Muchos recordamos aún la gran noticia de 1995 en Mallorca, cuando tuvimos que traer en barcos agua desde el Ebro para sobrevivir por la gran sequía de aquel año. El costo de la operación fue tremendo –al cambio de hoy unos 27 millones de euros– y se tardó en completar el pago once años. Pagamos, esta vez de verdad, el agua a precio de champán. Visto con la perspectiva del tiempo, aquello parece una locura colectiva, porque la Isla estaba notablemente menos poblada que ahora y recibía menos turistas. Pero ¿qué más se podía hacer sino importar algo tan preciado si no llovía? Desde entonces, cada vez que el tórrido verano nos regala un día árido tras otro y los embalses bajan su depósito centímetro a centímetro, empezamos a recordar aquel evento extraordinario, ahora innecesario por la presencia de desaladoras. España está padeciendo ahora mismo otra sequía, algo habitual.

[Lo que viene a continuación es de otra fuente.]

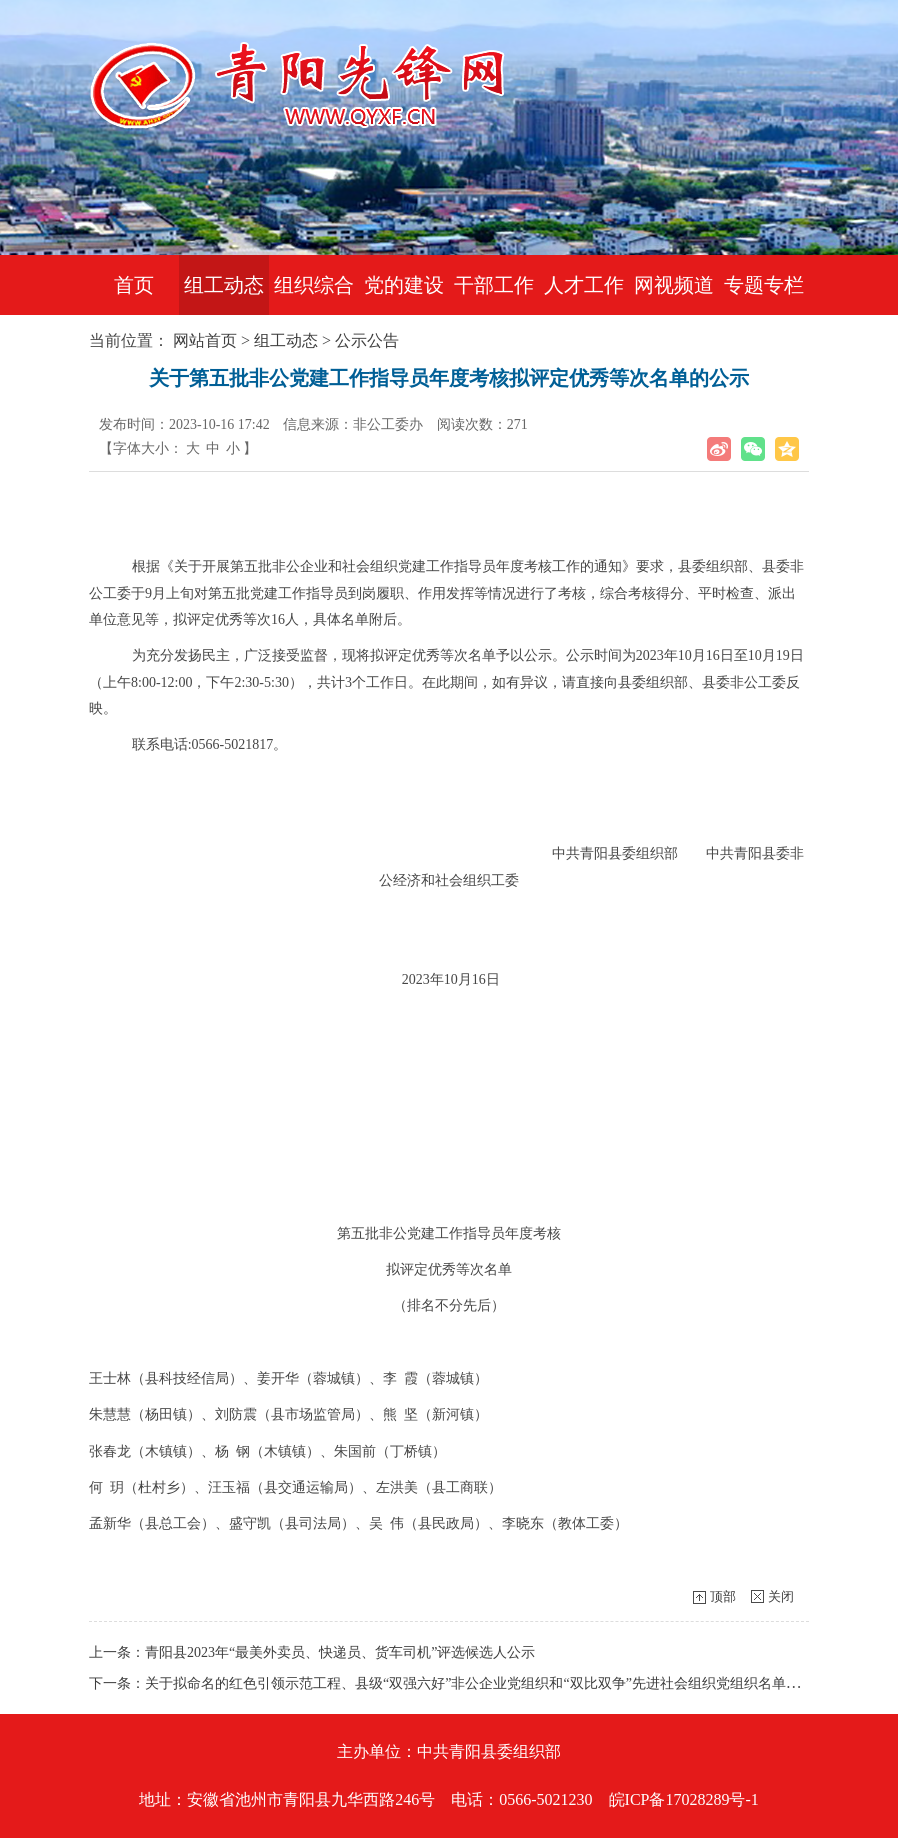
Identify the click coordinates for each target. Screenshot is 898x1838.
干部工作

Dicen que es la más intensa desde aquel abrasador 1995. Pero quizá pensemos que el problema lo tenemos nosotros, los humanos, que veremos restringido nuestro consumo. No es así, aunque acabe siéndolo. Pues se aparta la vista del gran problema para centrarlo en lo diminuto: nuestras duchas, las piscinas, el riego del jardín... minucias. El gran problema lo tiene el campo, la agricultura y la ganadería. Porque, según Ecologistas en Acción, el regadío supone actualmente entre el 85 % y el 93 % del consumo total de agua en España, sin contar las hectáreas de regadío ilegal que se escapan de la estadística.
Algo que califican de «despilfarro» por lo obsoleto de las instalaciones y el aumento desorbitado del cultivo de especies que necesitan muchísima agua en un país donde llueve poco y solo lo hace en zonas determinadas.